35ème Conférence sur la Gestion de Données – Principes, Technologies et Applications: The BDA conference is the conference of the data management community in France.
09:00-10:30: Tutorial: “Data Pipelines for User Group Analytics.” Behrooz Omidvar-Tehrani, Sihem Amer-Yahia.
User data is becoming increasingly available in various domains ranging from the social Web to electronic patient health records (EHRs). User data is characterized by a combination of demographics (e.g., age, gender, life status) and user actions (e.g., posting a tweet, following a diet). Domain experts rely on user data to conduct large-scale population studies.

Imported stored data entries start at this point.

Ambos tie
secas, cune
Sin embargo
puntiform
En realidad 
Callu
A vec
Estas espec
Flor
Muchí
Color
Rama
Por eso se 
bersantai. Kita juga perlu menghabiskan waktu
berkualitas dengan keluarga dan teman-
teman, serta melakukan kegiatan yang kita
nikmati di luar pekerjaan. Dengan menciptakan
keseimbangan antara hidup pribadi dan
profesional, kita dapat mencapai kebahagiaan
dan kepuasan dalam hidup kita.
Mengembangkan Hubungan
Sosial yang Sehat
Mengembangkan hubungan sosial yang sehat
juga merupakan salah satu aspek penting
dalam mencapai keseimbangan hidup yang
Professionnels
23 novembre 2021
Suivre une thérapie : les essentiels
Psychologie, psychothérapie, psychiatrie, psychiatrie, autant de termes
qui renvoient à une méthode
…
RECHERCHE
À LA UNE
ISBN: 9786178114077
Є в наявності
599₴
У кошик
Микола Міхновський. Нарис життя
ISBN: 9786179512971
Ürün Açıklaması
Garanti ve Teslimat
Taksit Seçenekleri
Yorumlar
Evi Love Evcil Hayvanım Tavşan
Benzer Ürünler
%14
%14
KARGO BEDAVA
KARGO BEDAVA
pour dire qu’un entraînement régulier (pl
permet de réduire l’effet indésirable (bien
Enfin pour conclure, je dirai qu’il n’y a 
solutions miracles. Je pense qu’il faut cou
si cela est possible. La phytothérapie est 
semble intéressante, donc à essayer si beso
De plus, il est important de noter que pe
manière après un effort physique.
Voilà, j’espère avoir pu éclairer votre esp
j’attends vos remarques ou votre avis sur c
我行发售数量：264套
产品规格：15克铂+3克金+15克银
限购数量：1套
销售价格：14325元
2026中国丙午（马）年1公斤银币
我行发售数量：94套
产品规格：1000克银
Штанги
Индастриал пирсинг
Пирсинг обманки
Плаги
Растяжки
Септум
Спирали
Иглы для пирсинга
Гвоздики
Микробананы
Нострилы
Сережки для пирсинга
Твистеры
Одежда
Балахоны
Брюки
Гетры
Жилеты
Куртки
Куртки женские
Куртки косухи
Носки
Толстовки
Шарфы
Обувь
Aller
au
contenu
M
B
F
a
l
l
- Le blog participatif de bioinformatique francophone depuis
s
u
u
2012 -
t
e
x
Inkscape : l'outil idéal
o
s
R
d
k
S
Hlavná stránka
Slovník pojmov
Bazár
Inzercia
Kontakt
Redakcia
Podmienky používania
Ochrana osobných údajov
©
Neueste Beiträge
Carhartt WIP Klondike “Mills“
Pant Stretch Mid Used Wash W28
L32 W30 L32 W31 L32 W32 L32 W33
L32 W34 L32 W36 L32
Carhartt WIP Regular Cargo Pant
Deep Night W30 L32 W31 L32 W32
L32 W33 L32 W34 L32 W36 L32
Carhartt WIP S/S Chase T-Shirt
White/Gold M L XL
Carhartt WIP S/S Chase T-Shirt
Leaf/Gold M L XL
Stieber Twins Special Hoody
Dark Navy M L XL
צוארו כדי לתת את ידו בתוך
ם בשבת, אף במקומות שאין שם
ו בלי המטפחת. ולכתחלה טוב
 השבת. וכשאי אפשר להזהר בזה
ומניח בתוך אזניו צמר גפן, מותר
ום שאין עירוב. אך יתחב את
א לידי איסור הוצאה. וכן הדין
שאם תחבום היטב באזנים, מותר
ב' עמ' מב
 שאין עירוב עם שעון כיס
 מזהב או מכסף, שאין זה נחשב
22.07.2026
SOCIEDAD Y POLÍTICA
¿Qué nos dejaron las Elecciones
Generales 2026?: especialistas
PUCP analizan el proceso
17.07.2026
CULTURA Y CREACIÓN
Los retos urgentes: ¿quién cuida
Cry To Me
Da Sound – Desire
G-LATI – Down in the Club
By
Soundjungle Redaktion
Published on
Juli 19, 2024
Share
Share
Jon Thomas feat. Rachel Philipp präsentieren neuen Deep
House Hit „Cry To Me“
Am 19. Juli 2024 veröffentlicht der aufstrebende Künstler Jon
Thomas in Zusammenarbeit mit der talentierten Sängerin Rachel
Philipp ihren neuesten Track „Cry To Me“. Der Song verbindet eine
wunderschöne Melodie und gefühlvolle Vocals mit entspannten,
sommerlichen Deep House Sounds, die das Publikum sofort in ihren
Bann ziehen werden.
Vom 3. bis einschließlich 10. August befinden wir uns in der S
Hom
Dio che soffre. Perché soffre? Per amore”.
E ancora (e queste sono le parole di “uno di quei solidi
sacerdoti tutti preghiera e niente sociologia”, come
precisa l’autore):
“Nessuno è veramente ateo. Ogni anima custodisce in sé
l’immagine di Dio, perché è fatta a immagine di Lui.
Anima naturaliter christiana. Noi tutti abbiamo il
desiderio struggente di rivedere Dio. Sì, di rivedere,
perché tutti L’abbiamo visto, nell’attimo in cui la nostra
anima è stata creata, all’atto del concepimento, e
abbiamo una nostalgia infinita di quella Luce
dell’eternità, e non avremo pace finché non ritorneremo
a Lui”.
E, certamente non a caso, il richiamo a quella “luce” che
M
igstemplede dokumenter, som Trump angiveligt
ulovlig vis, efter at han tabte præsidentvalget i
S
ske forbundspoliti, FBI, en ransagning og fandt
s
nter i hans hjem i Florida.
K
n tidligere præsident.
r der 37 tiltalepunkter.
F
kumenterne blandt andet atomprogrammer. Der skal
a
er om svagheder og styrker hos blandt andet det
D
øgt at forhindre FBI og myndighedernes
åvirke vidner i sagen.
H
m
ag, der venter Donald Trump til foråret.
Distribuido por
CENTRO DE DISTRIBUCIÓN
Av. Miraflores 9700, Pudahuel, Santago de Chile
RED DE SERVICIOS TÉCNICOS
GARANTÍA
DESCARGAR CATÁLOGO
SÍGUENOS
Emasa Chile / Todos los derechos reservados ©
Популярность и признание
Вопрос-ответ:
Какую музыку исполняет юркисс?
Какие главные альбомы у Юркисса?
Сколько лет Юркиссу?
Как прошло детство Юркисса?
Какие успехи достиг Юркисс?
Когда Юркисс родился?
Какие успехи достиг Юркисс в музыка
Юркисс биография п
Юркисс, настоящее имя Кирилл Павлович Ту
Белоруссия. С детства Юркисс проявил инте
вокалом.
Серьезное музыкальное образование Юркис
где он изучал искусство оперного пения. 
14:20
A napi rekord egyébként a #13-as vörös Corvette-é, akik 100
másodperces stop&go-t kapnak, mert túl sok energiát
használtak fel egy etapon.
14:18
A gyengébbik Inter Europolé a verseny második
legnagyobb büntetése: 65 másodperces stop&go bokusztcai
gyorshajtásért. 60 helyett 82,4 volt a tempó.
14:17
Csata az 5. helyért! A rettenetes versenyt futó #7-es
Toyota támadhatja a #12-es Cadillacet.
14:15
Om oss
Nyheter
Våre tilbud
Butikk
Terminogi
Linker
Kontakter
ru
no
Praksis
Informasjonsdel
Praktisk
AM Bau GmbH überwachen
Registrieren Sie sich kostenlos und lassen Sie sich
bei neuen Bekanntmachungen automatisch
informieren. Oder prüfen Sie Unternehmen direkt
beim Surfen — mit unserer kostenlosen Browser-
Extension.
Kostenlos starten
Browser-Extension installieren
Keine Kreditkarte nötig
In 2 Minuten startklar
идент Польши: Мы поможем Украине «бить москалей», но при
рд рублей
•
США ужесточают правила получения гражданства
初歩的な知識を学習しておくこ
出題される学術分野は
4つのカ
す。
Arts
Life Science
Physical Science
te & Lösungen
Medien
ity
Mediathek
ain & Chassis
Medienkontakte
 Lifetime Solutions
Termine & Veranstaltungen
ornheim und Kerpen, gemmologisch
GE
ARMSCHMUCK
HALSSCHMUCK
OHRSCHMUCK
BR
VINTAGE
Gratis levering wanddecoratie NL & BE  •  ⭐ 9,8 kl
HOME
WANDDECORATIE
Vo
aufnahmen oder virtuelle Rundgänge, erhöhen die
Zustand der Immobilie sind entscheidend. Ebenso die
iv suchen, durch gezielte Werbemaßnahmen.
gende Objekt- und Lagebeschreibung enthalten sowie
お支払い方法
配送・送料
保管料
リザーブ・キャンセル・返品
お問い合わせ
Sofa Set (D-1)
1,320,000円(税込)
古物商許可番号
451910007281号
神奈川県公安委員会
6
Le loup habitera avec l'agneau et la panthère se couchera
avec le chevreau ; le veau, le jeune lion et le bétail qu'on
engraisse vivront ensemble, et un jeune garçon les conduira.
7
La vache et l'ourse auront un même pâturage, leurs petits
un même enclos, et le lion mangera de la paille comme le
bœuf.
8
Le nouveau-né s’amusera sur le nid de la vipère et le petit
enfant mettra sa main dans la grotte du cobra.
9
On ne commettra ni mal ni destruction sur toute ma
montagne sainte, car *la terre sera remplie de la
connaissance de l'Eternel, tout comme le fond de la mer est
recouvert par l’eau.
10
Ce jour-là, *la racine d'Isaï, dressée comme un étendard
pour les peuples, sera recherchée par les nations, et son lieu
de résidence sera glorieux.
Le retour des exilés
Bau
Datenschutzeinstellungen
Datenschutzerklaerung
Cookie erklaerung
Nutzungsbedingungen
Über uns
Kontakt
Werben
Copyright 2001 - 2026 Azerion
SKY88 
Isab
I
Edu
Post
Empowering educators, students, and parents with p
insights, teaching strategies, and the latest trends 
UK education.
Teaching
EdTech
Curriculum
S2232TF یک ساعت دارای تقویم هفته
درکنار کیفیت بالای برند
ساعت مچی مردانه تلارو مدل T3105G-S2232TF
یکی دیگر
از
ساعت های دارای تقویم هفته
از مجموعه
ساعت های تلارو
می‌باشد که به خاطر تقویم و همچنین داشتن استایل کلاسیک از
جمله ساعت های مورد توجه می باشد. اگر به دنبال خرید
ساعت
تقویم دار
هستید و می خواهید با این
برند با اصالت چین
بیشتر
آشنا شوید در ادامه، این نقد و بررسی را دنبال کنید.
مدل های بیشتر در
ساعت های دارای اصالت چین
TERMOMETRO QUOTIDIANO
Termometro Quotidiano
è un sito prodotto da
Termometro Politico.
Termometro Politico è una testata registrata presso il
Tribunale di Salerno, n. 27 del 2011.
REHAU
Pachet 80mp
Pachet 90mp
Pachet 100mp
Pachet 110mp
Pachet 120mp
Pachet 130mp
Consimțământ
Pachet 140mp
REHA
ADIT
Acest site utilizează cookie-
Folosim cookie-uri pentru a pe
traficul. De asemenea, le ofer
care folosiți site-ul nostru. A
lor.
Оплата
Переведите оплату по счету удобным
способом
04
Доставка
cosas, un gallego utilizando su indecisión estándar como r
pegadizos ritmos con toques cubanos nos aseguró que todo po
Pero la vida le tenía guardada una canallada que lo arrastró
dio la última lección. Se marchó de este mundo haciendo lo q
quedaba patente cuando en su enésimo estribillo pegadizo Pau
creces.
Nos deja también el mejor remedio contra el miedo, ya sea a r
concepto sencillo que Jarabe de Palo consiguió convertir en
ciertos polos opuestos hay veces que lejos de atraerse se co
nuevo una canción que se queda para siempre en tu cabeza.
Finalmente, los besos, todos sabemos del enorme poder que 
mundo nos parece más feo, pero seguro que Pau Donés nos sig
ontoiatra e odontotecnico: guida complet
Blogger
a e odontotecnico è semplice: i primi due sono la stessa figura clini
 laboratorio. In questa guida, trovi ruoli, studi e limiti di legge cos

Information consumers, on the other hand, rely on user data for routine tasks such as finding a book club and getting advice from look-alike patients. User data analytics is usually based on identifying group-level behaviors such as “teenage females who watch Titanic” and “old male patients in Paris who suffer from Bronchitis.” In this tutorial, we review data pipelines for User Group Analytics (UGA). These pipelines admit raw user data as input and return insights in the form of user groups. We review research on UGA pipelines and discuss approaches and open challenges for discovering, exploring, and visualizing user groups. Throughout the tutorial, we will illustrate examples in two key domains: “the social Web” and “health-care”.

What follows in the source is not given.